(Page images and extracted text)
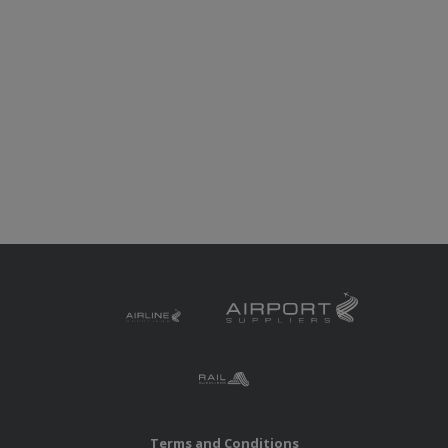
Terms and Conditions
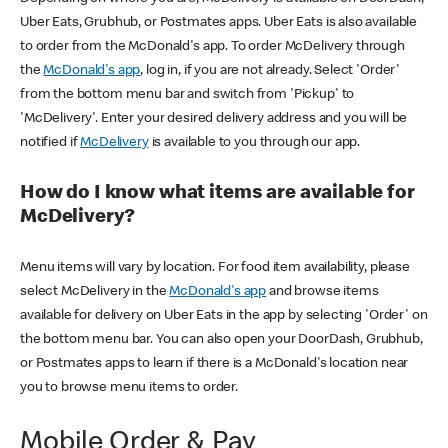
Uber Eats, Grubhub, or Postmates apps. Uber Eats is also available
to order from the McDonald's app. To order McDelivery through
the
McDonald's app
, log in, if you are not already. Select 'Order'
from the bottom menu bar and switch from 'Pickup' to
'McDelivery'. Enter your desired delivery address and you will be
notified if
McDelivery
is available to you through our app.
How do I know what items are available for
McDelivery?
Menu items will vary by location. For food item availability, please
select McDelivery in the
McDonald's app
and browse items
available for delivery on Uber Eats in the app by selecting 'Order' on
the bottom menu bar. You can also open your DoorDash, Grubhub,
or Postmates apps to learn if there is a McDonald's location near
you to browse menu items to order.
Mobile Order & Pay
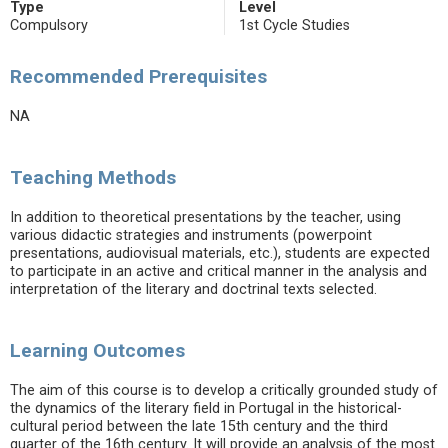
Type
Level
Compulsory
1st Cycle Studies
Recommended Prerequisites
NA
Teaching Methods
In addition to theoretical presentations by the teacher, using
various didactic strategies and instruments (powerpoint
presentations, audiovisual materials, etc.), students are expected
to participate in an active and critical manner in the analysis and
interpretation of the literary and doctrinal texts selected.
Learning Outcomes
The aim of this course is to develop a critically grounded study of
the dynamics of the literary field in Portugal in the historical-
cultural period between the late 15th century and the third
quarter of the 16th century. It will provide an analysis of the most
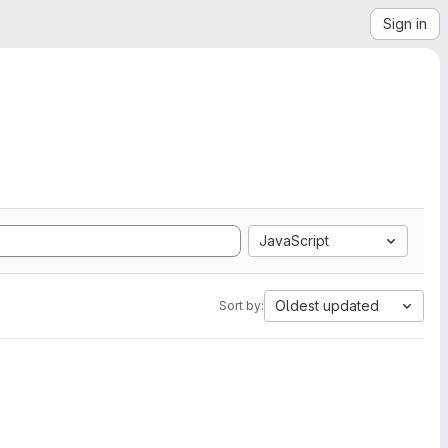
Sign in
JavaScript
Oldest updated
Sort by:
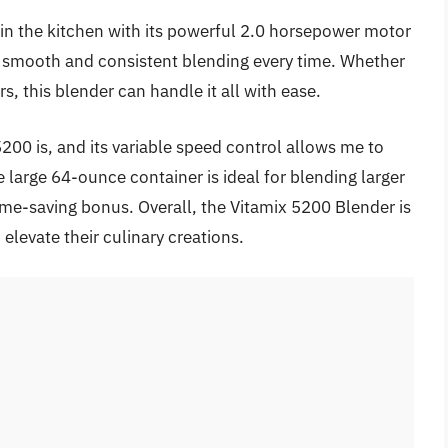
in the kitchen with its powerful 2.0 horsepower motor
ng smooth and consistent blending every time. Whether
, this blender can handle it all with ease.
5200 is, and its variable speed control allows me to
e large 64-ounce container is ideal for blending larger
time-saving bonus. Overall, the Vitamix 5200 Blender is
elevate their culinary creations.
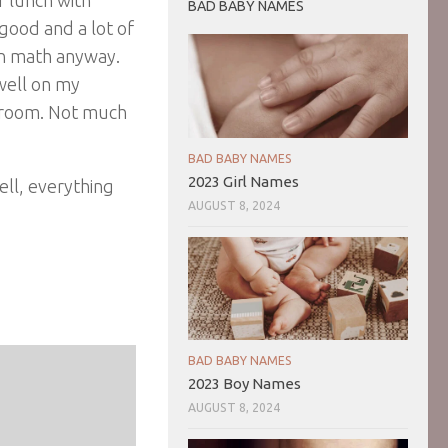
BAD BABY NAMES
good and a lot of
in math anyway.
 well on my
rt room. Not much
.
BAD BABY NAMES
2023 Girl Names
ll, everything
AUGUST 8, 2024
BAD BABY NAMES
2023 Boy Names
AUGUST 8, 2024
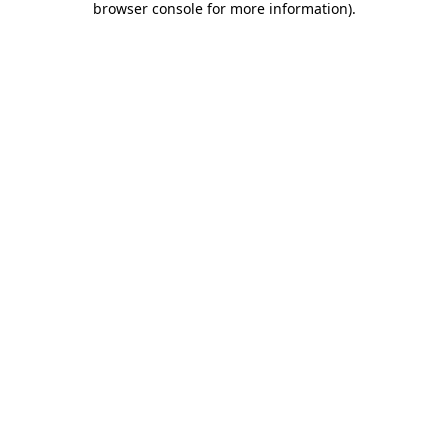
browser console for more information)
.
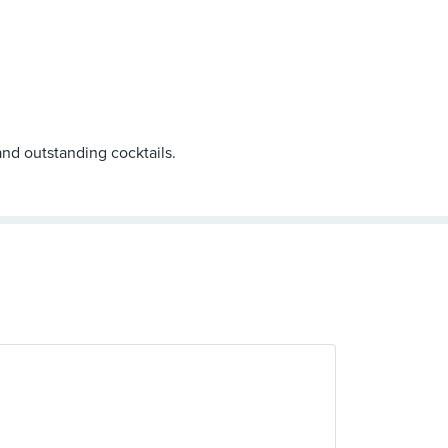
and outstanding cocktails.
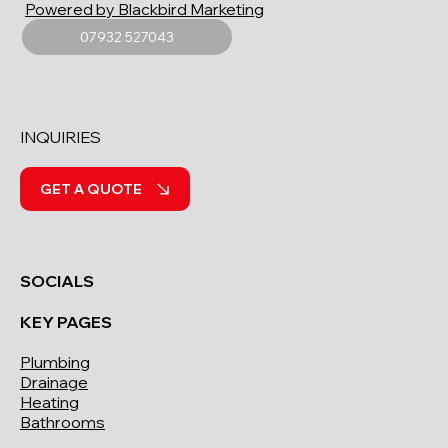
Powered by Blackbird Marketing
07932 527043
INQUIRIES
GET A QUOTE
SOCIALS
KEY PAGES
Plumbing
Drainage
Heating
Bathrooms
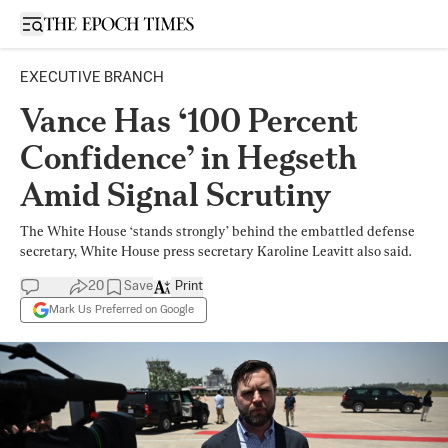
Open sidebar
EXECUTIVE BRANCH
Vance Has ‘100 Percent
Confidence’ in Hegseth
Amid Signal Scrutiny
The White House ‘stands strongly’ behind the embattled defense
secretary, White House press secretary Karoline Leavitt also said.
20
Save
Print
Mark Us Preferred on Google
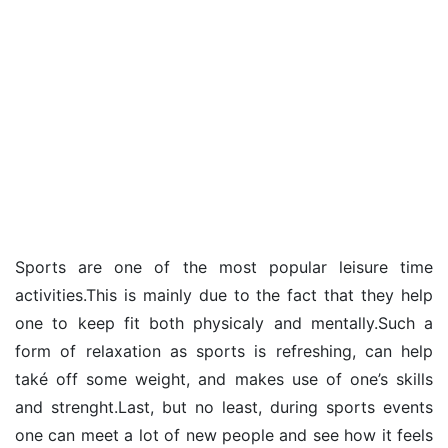
Sports are one of the most popular leisure time
activities.This is mainly due to the fact that they help
one to keep fit both physicaly and mentally.Such a
form of relaxation as sports is refreshing, can help
také off some weight, and makes use of one’s skills
and strenght.Last, but no least, during sports events
one can meet a lot of new people and see how it feels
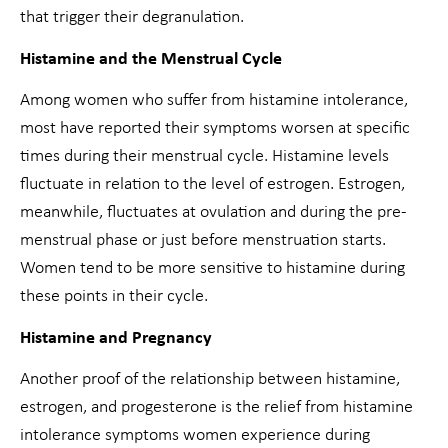
that trigger their degranulation.
Histamine and the Menstrual Cycle
Among women who suffer from histamine intolerance,
most have reported their symptoms worsen at specific
times during their menstrual cycle. Histamine levels
fluctuate in relation to the level of estrogen. Estrogen,
meanwhile, fluctuates at ovulation and during the pre-
menstrual phase or just before menstruation starts.
Women tend to be more sensitive to histamine during
these points in their cycle.
Histamine and Pregnancy
Another proof of the relationship between histamine,
estrogen, and progesterone is the relief from histamine
intolerance symptoms women experience during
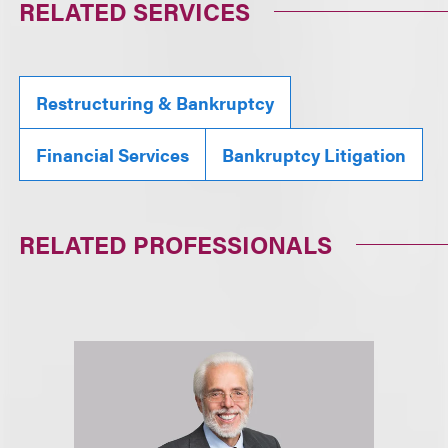
RELATED SERVICES
Restructuring & Bankruptcy
Financial Services
Bankruptcy Litigation
RELATED PROFESSIONALS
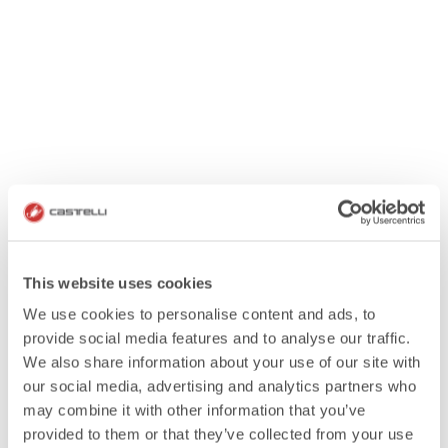
This website uses cookies
We use cookies to personalise content and ads, to
provide social media features and to analyse our traffic.
We also share information about your use of our site with
our social media, advertising and analytics partners who
may combine it with other information that you’ve
provided to them or that they’ve collected from your use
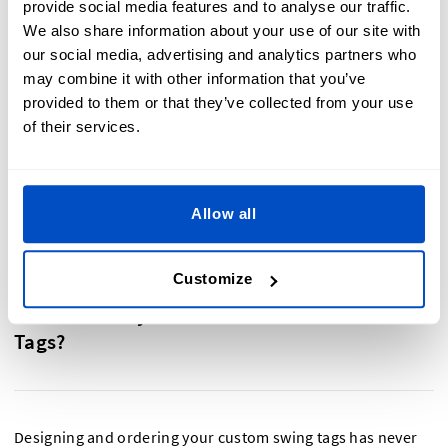
provide social media features and to analyse our traffic.
We also share information about your use of our site with
Easily create the perfect price tag for your products!
our social media, advertising and analytics partners who
may combine it with other information that you’ve
You can design with our easy-to-use online design
provided to them or that they’ve collected from your use
tools, or upload your own artwork
of their services.
Choose between black, white, or no cord
Pricing tags delivered within 10-14 working days
Small minimums. Order from as few as thirty tags
Allow all
Customize
Are You Ready To Make Your Custom Price
Tags?
Designing and ordering your custom swing tags has never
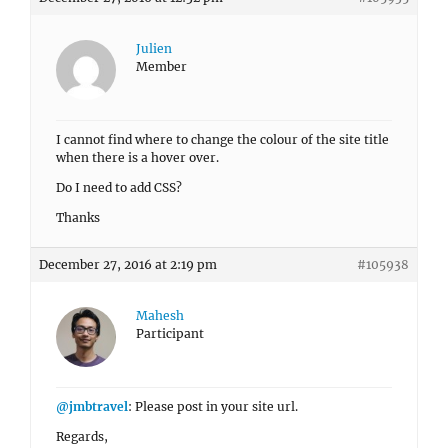
Julien
Member
I cannot find where to change the colour of the site title
when there is a hover over.
Do I need to add CSS?
Thanks
December 27, 2016 at 2:19 pm
#105938
Mahesh
Participant
@jmbtravel
: Please post in your site url.
Regards,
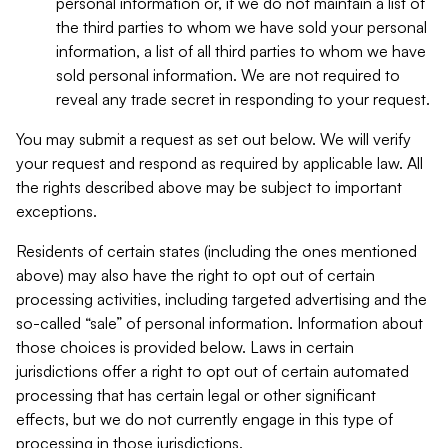
personal information or, if we do not maintain a list of
the third parties to whom we have sold your personal
information, a list of all third parties to whom we have
sold personal information. We are not required to
reveal any trade secret in responding to your request.
You may submit a request as set out below. We will verify
your request and respond as required by applicable law. All
the rights described above may be subject to important
exceptions.
Residents of certain states (including the ones mentioned
above) may also have the right to opt out of certain
processing activities, including targeted advertising and the
so-called “sale” of personal information. Information about
those choices is provided below. Laws in certain
jurisdictions offer a right to opt out of certain automated
processing that has certain legal or other significant
effects, but we do not currently engage in this type of
processing in those jurisdictions.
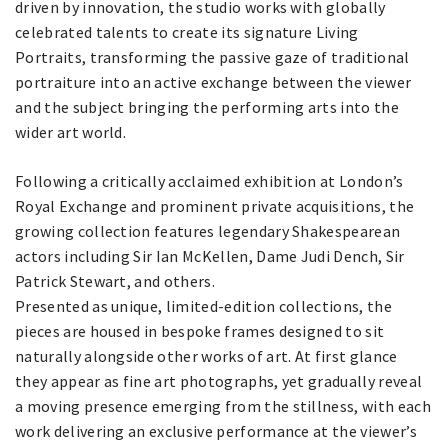
driven by innovation, the studio works with globally
celebrated talents to create its signature Living
Portraits, transforming the passive gaze of traditional
portraiture into an active exchange between the viewer
and the subject bringing the performing arts into the
wider art world.
Following a critically acclaimed exhibition at London’s
Royal Exchange and prominent private acquisitions, the
growing collection features legendary Shakespearean
actors including Sir Ian McKellen, Dame Judi Dench, Sir
Patrick Stewart, and others.
Presented as unique, limited-edition collections, the
pieces are housed in bespoke frames designed to sit
naturally alongside other works of art. At first glance
they appear as fine art photographs, yet gradually reveal
a moving presence emerging from the stillness, with each
work delivering an exclusive performance at the viewer’s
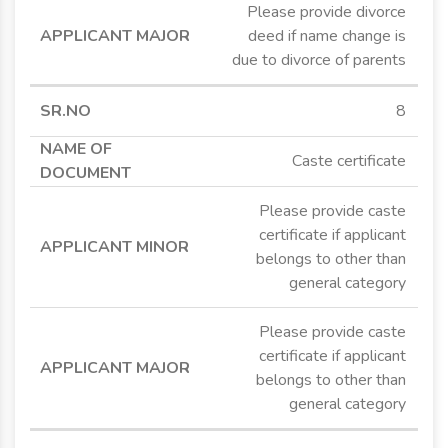
Please provide divorce
deed if name change is
due to divorce of parents
8
Caste certificate
Please provide caste
certificate if applicant
belongs to other than
general category
Please provide caste
certificate if applicant
belongs to other than
general category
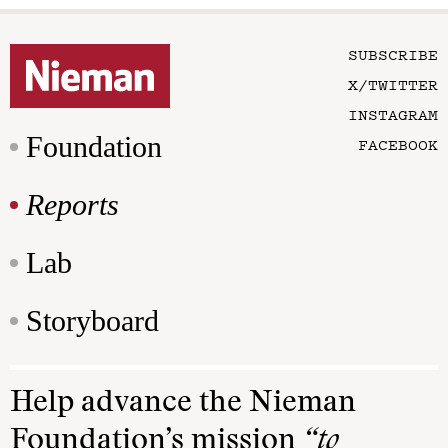
SUBSCRIBE
X/TWITTER
INSTAGRAM
Foundation
FACEBOOK
Reports
Lab
Storyboard
Help advance the Nieman
Foundation’s mission
“to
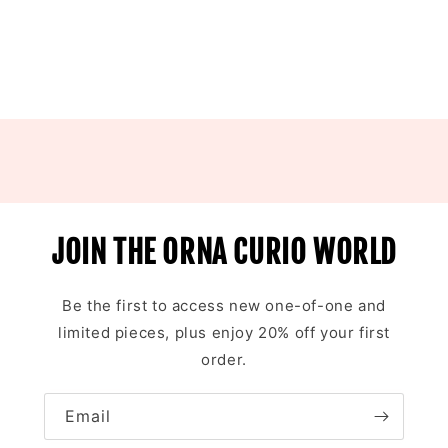
JOIN THE ORNA CURIO WORLD
Be the first to access new one-of-one and
limited pieces, plus enjoy 20% off your first
order.
Email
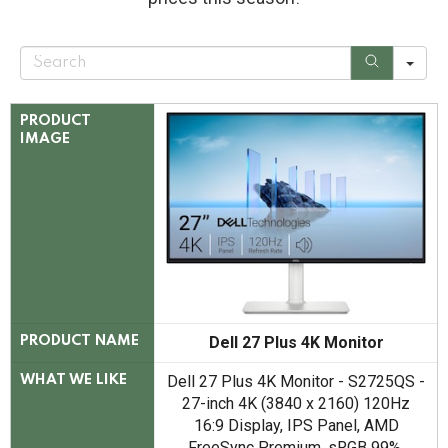
S
e
a
r
c
PRODUCT
h
IMAGE
Dell 27 Plus 4K Monitor
PRODUCT NAME
Dell 27 Plus 4K Monitor - S2725QS -
WHAT WE LIKE
27-inch 4K (3840 x 2160) 120Hz
16:9 Display, IPS Panel, AMD
FreeSync Premium, sRGB 99%,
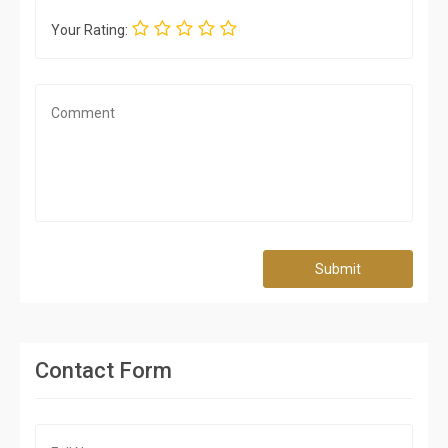
Your Rating:
Submit
Contact Form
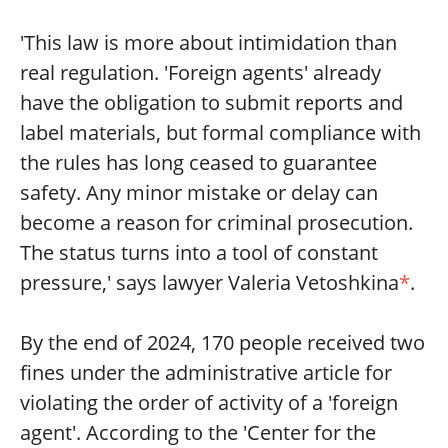
'This law is more about intimidation than
real regulation. 'Foreign agents' already
have the obligation to submit reports and
label materials, but formal compliance with
the rules has long ceased to guarantee
safety. Any minor mistake or delay can
become a reason for criminal prosecution.
The status turns into a tool of constant
pressure,' says lawyer Valeria Vetoshkina
*
.
By the end of 2024, 170 people received two
fines under the administrative article for
violating the order of activity of a 'foreign
agent'. According to the 'Center for the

*What the task asks*: What is needed is a word-for-word transcription of all the entries, with the pictures dropped.

*Answer*:
Terms and Conditions
Uber Eats, Grubhub, or Postmates apps. Uber Eats is also available
to order from the McDonald's app. To order McDelivery through
the
McDonald's app
, log in, if you are not already. Select 'Order'
from the bottom menu bar and switch from 'Pickup' to
'McDelivery'. Enter your desired delivery address and you will be
notified if
McDelivery
is available to you through our app.
How do I know what items are available for
McDelivery?
Menu items will vary by location. For food item availability, please
select McDelivery in the
McDonald's app
and browse items
available for delivery on Uber Eats in the app by selecting 'Order' on
the bottom menu bar. You can also open your DoorDash, Grubhub,
or Postmates apps to learn if there is a McDonald's location near
you to browse menu items to order.
Mobile Order & Pay
Type
Level
Compulsory
1st Cycle Studies
Recommended Prerequisites
NA
Teaching Methods
In addition to theoretical presentations by the teacher, using
various didactic strategies and instruments (powerpoint
presentations, audiovisual materials, etc.), students are expected
to participate in an active and critical manner in the analysis and
interpretation of the literary and doctrinal texts selected.
Learning Outcomes
The aim of this course is to develop a critically grounded study of
the dynamics of the literary field in Portugal in the historical-
cultural period between the late 15th century and the third
quarter of the 16th century. It will provide an analysis of the most
Sign in
JavaScript
Oldest updated
Sort by:
in the kitchen with its powerful 2.0 horsepower motor
ng smooth and consistent blending every time. Whether
, this blender can handle it all with ease.
5200 is, and its variable speed control allows me to
e large 64-ounce container is ideal for blending larger
time-saving bonus. Overall, the Vitamix 5200 Blender is
elevate their culinary creations.
BAD BABY NAMES
good and a lot of
in math anyway.
 well on my
rt room. Not much
.
BAD BABY NAMES
2023 Girl Names
ll, everything
AUGUST 8, 2024
BAD BABY NAMES
2023 Boy Names
AUGUST 8, 2024
browser console for more information)
.
and outstanding cocktails.
Powered by Blackbird Marketing
07932 527043
INQUIRIES
GET A QUOTE
SOCIALS
KEY PAGES
Plumbing
Drainage
Heating
Bathrooms
Open sidebar
EXECUTIVE BRANCH
Vance Has ‘100 Percent
Confidence’ in Hegseth
Amid Signal Scrutiny
The White House ‘stands strongly’ behind the embattled defense
secretary, White House press secretary Karoline Leavitt also said.
20
Save
Print
Mark Us Preferred on Google
Sports are one of the most popular leisure time
activities.This is mainly due to the fact that they help
one to keep fit both physicaly and mentally.Such a
form of relaxation as sports is refreshing, can help
také off some weight, and makes use of one’s skills
and strenght.Last, but no least, during sports events
one can meet a lot of new people and see how it feels
that trigger their degranulation.
Histamine and the Menstrual Cycle
Among women who suffer from histamine intolerance,
most have reported their symptoms worsen at specific
times during their menstrual cycle. Histamine levels
fluctuate in relation to the level of estrogen. Estrogen,
meanwhile, fluctuates at ovulation and during the pre-
menstrual phase or just before menstruation starts.
Women tend to be more sensitive to histamine during
these points in their cycle.
Histamine and Pregnancy
Another proof of the relationship between histamine,
estrogen, and progesterone is the relief from histamine
intolerance symptoms women experience during
RELATED SERVICES
Restructuring & Bankruptcy
Financial Services
Bankruptcy Litigation
RELATED PROFESSIONALS
This website uses cookies
We use cookies to personalise content and ads, to
provide social media features and to analyse our traffic.
We also share information about your use of our site with
our social media, advertising and analytics partners who
may combine it with other information that you’ve
provided to them or that they’ve collected from your use
provide social media features and to analyse our traffic.
We also share information about your use of our site with
Easily create the perfect price tag for your products!
our social media, advertising and analytics partners who
may combine it with other information that you’ve
You can design with our easy-to-use online design
provided to them or that they’ve collected from your use
tools, or upload your own artwork
of their services.
Choose between black, white, or no cord
Pricing tags delivered within 10-14 working days
Small minimums. Order from as few as thirty tags
Allow all
Customize
Are You Ready To Make Your Custom Price
Tags?
Designing and ordering your custom swing tags has never
Julien
Member
I cannot find where to change the colour of the site title
when there is a hover over.
Do I need to add CSS?
Thanks
December 27, 2016 at 2:19 pm
#105938
Mahesh
Participant
@jmbtravel
: Please post in your site url.
Regards,
personal information or, if we do not maintain a list of
the third parties to whom we have sold your personal
information, a list of all third parties to whom we have
sold personal information. We are not required to
reveal any trade secret in responding to your request.
You may submit a request as set out below. We will verify
your request and respond as required by applicable law. All
the rights described above may be subject to important
exceptions.
Residents of certain states (including the ones mentioned
above) may also have the right to opt out of certain
processing activities, including targeted advertising and the
so-called “sale” of personal information. Information about
those choices is provided below. Laws in certain
jurisdictions offer a right to opt out of certain automated
processing that has certain legal or other significant
effects, but we do not currently engage in this type of
processing in those jurisdictions.
driven by innovation, the studio works with globally
celebrated talents to create its signature Living
Portraits, transforming the passive gaze of traditional
portraiture into an active exchange between the viewer
and the subject bringing the performing arts into the
wider art world.
Following a critically acclaimed exhibition at London’s
Royal Exchange and prominent private acquisitions, the
growing collection features legendary Shakespearean
actors including Sir Ian McKellen, Dame Judi Dench, Sir
Patrick Stewart, and others.
Presented as unique, limited-edition collections, the
pieces are housed in bespoke frames designed to sit
naturally alongside other works of art. At first glance
they appear as fine art photographs, yet gradually reveal
a moving presence emerging from the stillness, with each
work delivering an exclusive performance at the viewer’s
Please provide divorce
deed if name change is
due to divorce of parents
8
Caste certificate
Please provide caste
certificate if applicant
belongs to other than
general category
Please provide caste
certificate if applicant
belongs to other than
general category
SUBSCRIBE
X/TWITTER
INSTAGRAM
Foundation
FACEBOOK
Reports
Lab
Storyboard
Help advance the Nieman
Foundation’s mission
“to
JOIN THE ORNA CURIO WORLD
Be the first to access new one-of-one and
limited pieces, plus enjoy 20% off your first
order.
Email
S
e
a
r
c
PRODUCT
h
IMAGE
Dell 27 Plus 4K Monitor
PRODUCT NAME
Dell 27 Plus 4K Monitor - S2725QS -
WHAT WE LIKE
27-inch 4K (3840 x 2160) 120Hz
16:9 Display, IPS Panel, AMD
FreeSync Premium, sRGB 99%,
Your Rating:
Submit
Contact Form
'This law is more about intimidation than
real regulation. 'Foreign agents' already
have the obligation to submit reports and
label materials, but formal compliance with
the rules has long ceased to guarantee
safety. Any minor mistake or delay can
become a reason for criminal prosecution.
The status turns into a tool of constant
pressure,' says lawyer Valeria Vetoshkina
*
.
By the end of 2024, 170 people received two
fines under the administrative article for
violating the order of activity of a 'foreign
agent'. According to the 'Center for the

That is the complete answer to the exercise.